[Start of Attachment]

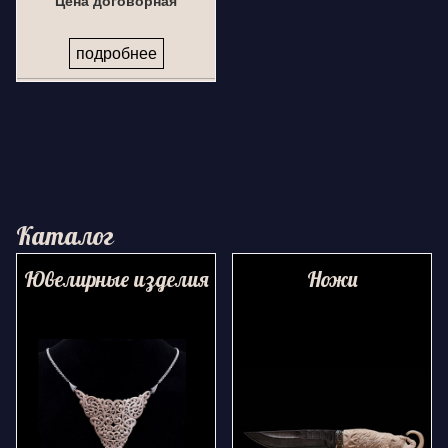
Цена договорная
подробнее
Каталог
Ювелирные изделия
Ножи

[End of Attachment]
[Start of Attachment]

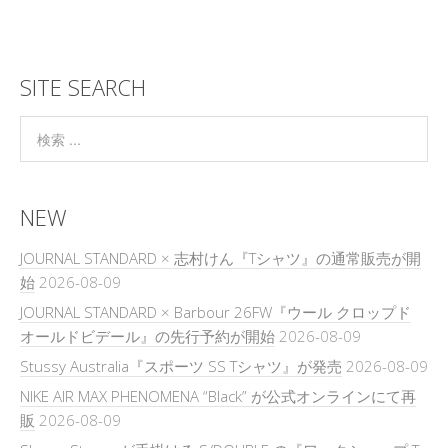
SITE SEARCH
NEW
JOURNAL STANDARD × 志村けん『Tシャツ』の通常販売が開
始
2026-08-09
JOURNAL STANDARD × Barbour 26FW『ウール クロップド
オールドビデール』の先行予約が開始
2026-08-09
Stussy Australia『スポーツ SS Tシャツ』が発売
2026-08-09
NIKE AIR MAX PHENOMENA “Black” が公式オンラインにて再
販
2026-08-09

[End of Attachment]
[Start of Attachment]

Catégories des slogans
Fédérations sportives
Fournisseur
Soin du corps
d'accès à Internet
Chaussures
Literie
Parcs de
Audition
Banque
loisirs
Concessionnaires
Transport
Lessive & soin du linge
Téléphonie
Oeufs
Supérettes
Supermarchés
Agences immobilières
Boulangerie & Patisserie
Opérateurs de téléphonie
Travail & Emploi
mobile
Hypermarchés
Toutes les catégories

[End of Attachment]

| EXERCISE REQUIREMENTS |
Out of the data above, return each line where the word "Tシャツ" can be found.

| YOUR SOLUTION |
JOURNAL STANDARD × 志村けん『Tシャツ』の通常販売が開
Stussy Australia『スポーツ SS Tシャツ』が発売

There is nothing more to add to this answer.